▸ **Exercise**:
With the first line below as the start and the line containing "Task: Click on the About us" as the end, copy every line between them exactly, ends included.

▸ **Records for processing**:

================================

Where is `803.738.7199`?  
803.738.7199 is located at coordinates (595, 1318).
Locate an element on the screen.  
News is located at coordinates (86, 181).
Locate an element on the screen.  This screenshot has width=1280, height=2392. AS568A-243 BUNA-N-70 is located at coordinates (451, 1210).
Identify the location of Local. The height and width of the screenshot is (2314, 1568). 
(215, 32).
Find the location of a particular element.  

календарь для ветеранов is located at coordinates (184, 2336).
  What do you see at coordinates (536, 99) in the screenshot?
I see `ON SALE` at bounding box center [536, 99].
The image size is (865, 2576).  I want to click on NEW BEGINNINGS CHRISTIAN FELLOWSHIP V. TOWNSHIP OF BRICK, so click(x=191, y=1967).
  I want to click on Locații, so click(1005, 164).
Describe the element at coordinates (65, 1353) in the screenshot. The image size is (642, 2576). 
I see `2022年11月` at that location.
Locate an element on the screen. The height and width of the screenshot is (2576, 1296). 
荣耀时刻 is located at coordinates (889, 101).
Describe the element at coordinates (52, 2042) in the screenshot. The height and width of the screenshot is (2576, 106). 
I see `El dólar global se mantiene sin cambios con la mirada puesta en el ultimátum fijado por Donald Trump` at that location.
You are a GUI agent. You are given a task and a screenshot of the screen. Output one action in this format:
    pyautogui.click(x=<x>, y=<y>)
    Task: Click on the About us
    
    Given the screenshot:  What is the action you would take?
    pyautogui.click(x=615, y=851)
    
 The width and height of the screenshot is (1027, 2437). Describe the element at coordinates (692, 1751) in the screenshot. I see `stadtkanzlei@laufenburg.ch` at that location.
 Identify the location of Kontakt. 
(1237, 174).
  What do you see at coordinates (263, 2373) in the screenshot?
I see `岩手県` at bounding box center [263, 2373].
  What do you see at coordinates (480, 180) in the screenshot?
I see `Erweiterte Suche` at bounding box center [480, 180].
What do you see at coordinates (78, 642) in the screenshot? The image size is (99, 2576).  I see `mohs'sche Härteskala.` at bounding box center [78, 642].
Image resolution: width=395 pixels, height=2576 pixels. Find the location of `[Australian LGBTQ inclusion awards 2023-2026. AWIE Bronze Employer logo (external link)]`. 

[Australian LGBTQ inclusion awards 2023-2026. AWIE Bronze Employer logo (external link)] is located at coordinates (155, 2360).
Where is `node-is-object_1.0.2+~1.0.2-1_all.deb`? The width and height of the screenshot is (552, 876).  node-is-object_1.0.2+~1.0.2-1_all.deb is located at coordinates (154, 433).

================================

▸ **Solved exercise**:
Where is `803.738.7199`?  
803.738.7199 is located at coordinates (595, 1318).
Locate an element on the screen.  
News is located at coordinates (86, 181).
Locate an element on the screen.  This screenshot has width=1280, height=2392. AS568A-243 BUNA-N-70 is located at coordinates (451, 1210).
Identify the location of Local. The height and width of the screenshot is (2314, 1568). 
(215, 32).
Find the location of a particular element.  

календарь для ветеранов is located at coordinates (184, 2336).
  What do you see at coordinates (536, 99) in the screenshot?
I see `ON SALE` at bounding box center [536, 99].
The image size is (865, 2576).  I want to click on NEW BEGINNINGS CHRISTIAN FELLOWSHIP V. TOWNSHIP OF BRICK, so click(x=191, y=1967).
  I want to click on Locații, so click(1005, 164).
Describe the element at coordinates (65, 1353) in the screenshot. The image size is (642, 2576). 
I see `2022年11月` at that location.
Locate an element on the screen. The height and width of the screenshot is (2576, 1296). 
荣耀时刻 is located at coordinates (889, 101).
Describe the element at coordinates (52, 2042) in the screenshot. The height and width of the screenshot is (2576, 106). 
I see `El dólar global se mantiene sin cambios con la mirada puesta en el ultimátum fijado por Donald Trump` at that location.
You are a GUI agent. You are given a task and a screenshot of the screen. Output one action in this format:
    pyautogui.click(x=<x>, y=<y>)
    Task: Click on the About us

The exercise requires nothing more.